#### Aim of the exercise:
Output the full listing that appears below, exactly as it is presented.

#### Entries supplied:
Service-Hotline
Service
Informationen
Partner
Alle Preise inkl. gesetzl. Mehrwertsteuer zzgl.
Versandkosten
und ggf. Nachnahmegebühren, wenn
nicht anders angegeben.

#### Exercise answer:
Service-Hotline
Service
Informationen
Partner
Alle Preise inkl. gesetzl. Mehrwertsteuer zzgl.
Versandkosten
und ggf. Nachnahmegebühren, wenn
nicht anders angegeben.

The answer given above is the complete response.